Sales managers are often the ones who want you to do your best while they rest theirs. You will see sales magically when you work harder. Number mazes never seem to bring financial rewards. This is enough of the cheesy, stinky sticky way. The trainee route is not recommended for any sales professionals in your office.
It’s time to recognize that quality is what matters . Quality always trumps quantity. 250 calls can result in 8 weak appointments that fail to hold but end with only 2 objection-overcoming sales credits of $400.00. The office insurance professional might make 10 calls and then go to 3 appointments before closing the week with $2,000 worth of commissions.
Once you have cleared your mind, you will realize that quality and time are both important in the insurance industry.

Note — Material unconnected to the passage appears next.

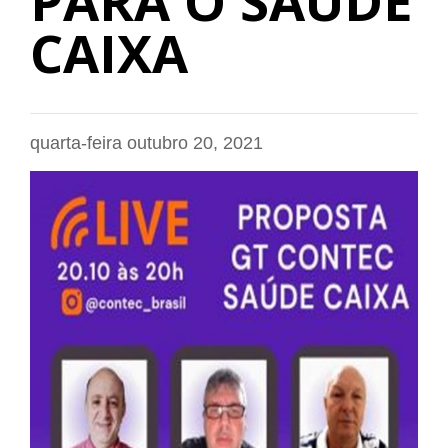
PARA O SAÚDE
CAIXA
quarta-feira outubro 20, 2021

Only one number should be your focus. This number is your closing ratio. This is the percentage of sales you make after factoring in full presentations. STOP: Agent Logic Required. Increased number of presentations doesn’t necessarily increase sales. While you can speak more and fight more objections, it is possible to make less money.
SHOW me the MONEY HONEY There is a proven method to achieve success quickly. Quality and new sales techniques are two of the most important things you need to add. Spend time practicing, refining, shortening, learning and revising your sales skills. It is important to feel confident that you are treating quality prospects fairly. You must continue to improve your closing skills as perfection is impossible.
You can get better quality leads by not using tedious telephone prospecting. You can get quality leads from an internet source or a seasoned broker without spending a lot of time cold calling. Quality leads are able to lead to high-quality presentations and a greater chance of closing the sale.
Closing rates using traditional quantity garbage can be as low at 20%. An insurance professional with many closing skills may have an 80 percent closing ratio. Is the pro making 4x more? NO. It is often 6 times higher. They sell 4x more policies, but because they have the experience and confidence to do so, the premiums are higher. There are often multiple policies sold at the same time, which is a bonus.
To make money and find a fulfilling career as an insurance agent, you should forget about your sales manager’s smokescreen numbers. You should be focused on closing more insurance sales by increasing your sales ratio.
If you’re still unsure, here are some answers. Take a look at the real numbers. Insurance sales managers have some of the lowest survival rates.
Don Yerke is a published author who likes to focus on the things you don’t know and what no one else dares print. It’s okay to tell it as it is.
His new paperback book will be available on Amazon in the spring. This book is full of great information about insurance marketing and recruitment.